Miser sur les sur-programmations ?

Dans son discours le 20 septembre à Tech & bio, Stéphane Travert a donné un premier éclairage public sur le sujet, en évoquant le mécanisme de sur-programmation : « Dans la programmation précédente, la sur-programmation avait été de 650 millions d’euros et, malgré cela, il restait 120 millions non utilisés en fin de période ». Et de continuer : « Pour la programmation actuelle, la sur-programmation a été plus faible mais l’exercice est plus complexe car ce sont désormais les régions qui sont autorité de gestion ».

À la direction agriculture d’un conseil régional, on décode comme ceci : « Beaucoup des projets soutenus sont sous-réalisés ou avortés, notamment en fin de programmation, donc les gestionnaires des fonds du second pilier ont toujours intérêt à sur-programmer pour être sûrs de tout consommer. La difficulté quand Stéphane Travert dit cela, c’est qu’aujourd’hui ce sont les conseils régionaux qui pilotent les budgets du second pilier. En misant sur nos sur-programmations, Stéphane Travert piloterait à notre place, il remettrait en cause la gestion du second pilier par les régions.
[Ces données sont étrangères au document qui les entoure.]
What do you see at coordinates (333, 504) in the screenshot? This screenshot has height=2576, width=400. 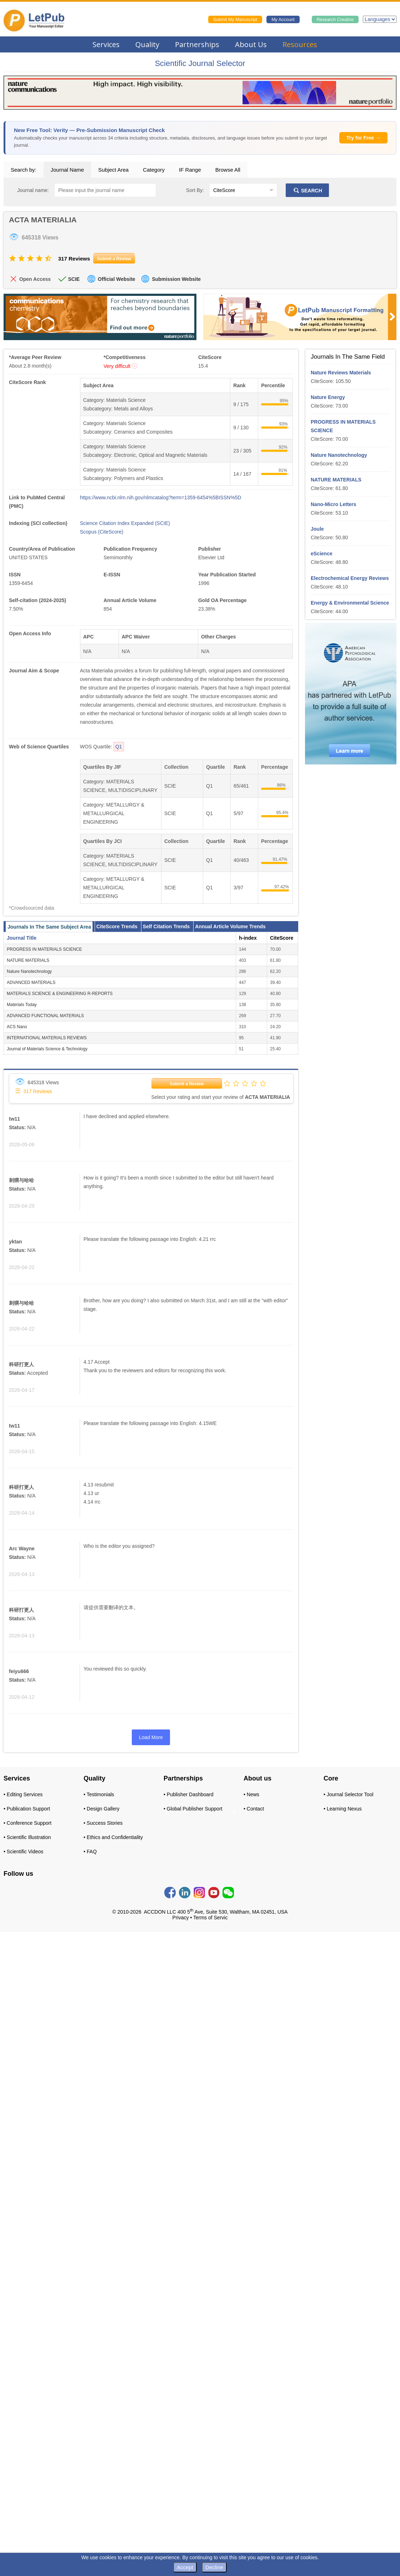 I see `Nano-Micro Letters` at bounding box center [333, 504].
Il reprendrait l’argent que nous avons programmé, et cela peut être un jeu dangereux ».

Enfin, l’association Régions de France s’interroge toujours sur le cofinancement national de cette enveloppe Feader supplémentaire (25 % pour les MAEC et la bio) qui peut provenir de l’État, des collectivités locales ou des agences de l’eau. Elle demande à l’État de garantir qu’il assurera ce cofinancement, estimé à environ 200 M€, et annonce qu’elle sera très vigilante concernant les lois de finances à venir.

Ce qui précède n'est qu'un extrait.